Re: commit 7ffb791423c7 breaks steam game

From: Bert Karwatzki
Date: Wed Mar 26 2025 - 06:11:07 EST


Am Mittwoch, dem 26.03.2025 um 12:50 +1100 schrieb Balbir Singh:
> On 3/26/25 10:43, Balbir Singh wrote:
> > On 3/26/25 10:21, Bert Karwatzki wrote:
> > > Am Mittwoch, dem 26.03.2025 um 09:45 +1100 schrieb Balbir Singh:
> > > >
> > > >
> > > > The second region seems to be additional, I suspect that is HMM mapping from kgd2kfd_init_zone_device()
> > > >
> > > > Balbir Singh
> > > >
> > > Good guess!

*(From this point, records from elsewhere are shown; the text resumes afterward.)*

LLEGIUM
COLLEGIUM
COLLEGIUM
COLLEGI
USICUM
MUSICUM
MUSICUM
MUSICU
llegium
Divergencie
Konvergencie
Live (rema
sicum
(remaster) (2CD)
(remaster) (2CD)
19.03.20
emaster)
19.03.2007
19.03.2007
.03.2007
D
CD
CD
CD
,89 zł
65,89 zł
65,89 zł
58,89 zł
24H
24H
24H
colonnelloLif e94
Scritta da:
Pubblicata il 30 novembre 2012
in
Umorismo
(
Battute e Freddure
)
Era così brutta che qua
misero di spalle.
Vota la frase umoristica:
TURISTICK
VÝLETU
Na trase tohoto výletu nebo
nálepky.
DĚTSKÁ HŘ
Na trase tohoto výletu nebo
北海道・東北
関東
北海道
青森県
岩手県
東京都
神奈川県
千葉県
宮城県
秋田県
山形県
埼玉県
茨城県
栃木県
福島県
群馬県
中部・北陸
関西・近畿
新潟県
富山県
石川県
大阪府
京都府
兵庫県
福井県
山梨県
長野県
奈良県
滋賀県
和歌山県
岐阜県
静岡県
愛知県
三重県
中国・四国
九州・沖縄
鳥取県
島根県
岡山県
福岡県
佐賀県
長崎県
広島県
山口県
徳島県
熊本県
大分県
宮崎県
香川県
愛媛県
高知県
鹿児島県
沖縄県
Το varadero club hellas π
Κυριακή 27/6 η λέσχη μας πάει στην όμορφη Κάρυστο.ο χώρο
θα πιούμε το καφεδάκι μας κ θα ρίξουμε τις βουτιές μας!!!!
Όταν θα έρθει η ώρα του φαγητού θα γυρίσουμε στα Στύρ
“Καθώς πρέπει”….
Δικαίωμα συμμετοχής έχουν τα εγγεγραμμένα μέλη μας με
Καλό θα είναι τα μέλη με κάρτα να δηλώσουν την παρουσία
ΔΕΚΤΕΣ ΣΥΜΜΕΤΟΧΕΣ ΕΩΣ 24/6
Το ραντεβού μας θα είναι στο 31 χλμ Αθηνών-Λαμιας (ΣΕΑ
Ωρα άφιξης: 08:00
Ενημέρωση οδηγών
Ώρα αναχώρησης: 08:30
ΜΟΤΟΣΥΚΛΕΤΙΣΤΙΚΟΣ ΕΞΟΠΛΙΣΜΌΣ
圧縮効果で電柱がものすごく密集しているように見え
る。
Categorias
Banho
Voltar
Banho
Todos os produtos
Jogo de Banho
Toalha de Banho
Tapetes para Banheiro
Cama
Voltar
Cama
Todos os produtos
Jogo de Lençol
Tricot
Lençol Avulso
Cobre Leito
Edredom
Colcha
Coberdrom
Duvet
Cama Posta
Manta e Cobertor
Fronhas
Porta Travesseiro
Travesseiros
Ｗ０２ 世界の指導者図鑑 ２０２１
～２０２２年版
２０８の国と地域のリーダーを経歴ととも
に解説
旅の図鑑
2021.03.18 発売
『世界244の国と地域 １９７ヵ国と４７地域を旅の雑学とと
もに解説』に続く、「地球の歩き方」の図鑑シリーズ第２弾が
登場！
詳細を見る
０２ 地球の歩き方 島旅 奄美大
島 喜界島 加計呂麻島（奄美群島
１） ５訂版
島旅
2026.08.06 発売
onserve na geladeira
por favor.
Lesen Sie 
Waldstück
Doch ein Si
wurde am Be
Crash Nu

I inserted a printk into kgd2kfd_init_zone_device():
> > >
> > > diff --git a/drivers/gpu/drm/amd/amdkfd/kfd_migrate.c
> > > b/drivers/gpu/drm/amd/amdkfd/kfd_migrate.c
> > > index d05d199b5e44..201220e2ac42 100644
> > > --- a/drivers/gpu/drm/amd/amdkfd/kfd_migrate.c
> > > +++ b/drivers/gpu/drm/amd/amdkfd/kfd_migrate.c
> > > @@ -1049,6 +1049,8 @@ int kgd2kfd_init_zone_device(struct amdgpu_device *adev)
> > > pgmap->range.end = res->end;
> > > pgmap->type = MEMORY_DEVICE_PRIVATE;
> > > }
> > > + dev_info(adev->dev, "%s: range.start = 0x%llx ranges.end = 0x%llx\n",
> > > + __func__, pgmap->range.start, pgmap->range.end);
> > >
> > > pgmap->nr_range = 1;
> > > pgmap->ops = &svm_migrate_pgmap_ops;
> > >
> > >
> > > and get this in the case without nokaslr:
> > >
> > > [ T367] amdgpu 0000:03:00.0: kfd_migrate: kgd2kfd_init_zone_device:
> > > range.start = 0xafe00000000 ranges.end = 0xaffffffffff
> > >
> > > and this in the case with nokaslr:
> > >
> > > [ T365] amdgpu 0000:03:00.0: kfd_migrate: kgd2kfd_init_zone_device:
> > > range.start = 0x3ffe00000000 ranges.end = 0x3fffffffffff
> > >
> >
> > So we should ignore the second region then for the purposes of this issue.
> >
> > I think this now boils down to
> >
> > Why is the dma_get_required_mask set to all of addressable memory (46 bits)
> > when we have nokaslr
> >
>
> I think I know the root cause of the required_mask going up and hence the
> use of DMA32
>
> 1. HMM calls add_pages()
> 2. add_pages calls update_end_of_memory_vars()
> 3. This updates max_pfn and that causes required_mask to go up to 46 bits
>
> Do you have CONFIG_HSA_AMD_SVM enabled? Does turning it off, fix the issue?
>
> The actual issue is the update of max_pfn.
>
> Balbir Singh
>

Yes, turning off CONFIG_HSA_AMD_SVM fixes the issue, the strange memory
resource 
afe00000000-affffffffff : 0000:03:00.0
is gone.

If one would add a max_pyhs_addr argument to devm_request_free_mem_region()
(which return the resource addr in kgd2kfd_init_zone_device()) one could keep
the memory below the 44bit limit with CONFIG_HSA_AMD_SVM enabled.

Bert Karwatzki